- Theatrical release poster
- Directed by: Norman Taurog
- Written by: Benjamin Glazer Roy Horniman (novel Bellamy The Magnificent) Nunnally Johnson Waldemar Young (screenplay)
- Produced by: Ernest Cohen
- Starring: Maurice Chevalier Helen Twelvetrees Edward Everett Horton
- Cinematography: Charles Lang
- Edited by: Otho Lovering
- Music by: Karl Hajos (uncredited) John Leipold (uncredited) Ralph Rainger (uncredited)
- Distributed by: Paramount Pictures
- Release date: April 1933;
- Running time: 87 minutes
- Country: United States
- Language: English/French

= A Bedtime Story =

1933 film

A Bedtime Story is a 1933 American pre-Code romantic comedy film starring Maurice Chevalier. The film was directed by Norman Taurog and also stars Edward Everett Horton, Helen Twelvetrees, and Baby LeRoy (in his film debut, as the baby).

==Plot==
Chevalier plays a Parisian playboy who finds himself obliged to care for an abandoned baby.

==Cast==
- Maurice Chevalier as Monsieur Rene
- Helen Twelvetrees as Sally
- Edward Everett Horton as Victor Dubois
- Adrienne Ames as Paulette
- Baby LeRoy as Monsieur "Baby"
- Earle Foxe as Max de l'Enclos
- Leah Ray as Mademoiselle Gabrielle
- Betty Lorraine as Suzanne Dubois
- Gertrude Michael as Louise
- Ernest Wood as Robert
- Reginald Mason as General Louse's Father
- Henry Kolker as Agent de Police
- George MacQuarrie as Henry Joudain
- Paul Panzer as Concierge
- Frank Reicher as Aristide
- George Barbier as Toy Seller
- Florence Roberts as Flower Shop Customer (uncredited)

==Production problem==
The film was notable for the performance of Baby LeRoy, a one-year-old who had been selected from an orphanage by Chevalier and Taurog for his charming appeal.
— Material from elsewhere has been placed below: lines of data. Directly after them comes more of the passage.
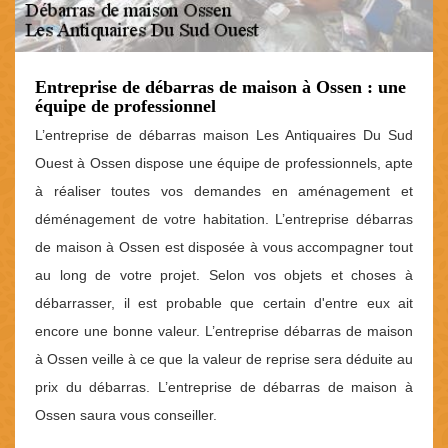
Entreprise de débarras de maison à Ossen : une
équipe de professionnel
L’entreprise de débarras maison Les Antiquaires Du Sud
Ouest à Ossen dispose une équipe de professionnels, apte
à réaliser toutes vos demandes en aménagement et
déménagement de votre habitation. L’entreprise débarras
de maison à Ossen est disposée à vous accompagner tout
au long de votre projet. Selon vos objets et choses à
débarrasser, il est probable que certain d'entre eux ait
encore une bonne valeur. L’entreprise débarras de maison
à Ossen veille à ce que la valeur de reprise sera déduite au
prix du débarras. L’entreprise de débarras de maison à
Ossen saura vous conseiller.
When certain scenes needed to be re-shot, they found that the baby had grown two front teeth, even
though the later scenes would be showing the bare gums. There was no way round this.

==Release==
The film opened in the week ended April 22, 1933 in Boston, Buffalo, Chicago, Los Angeles and Minneapolis, with grosses totalling $90,900 for the week.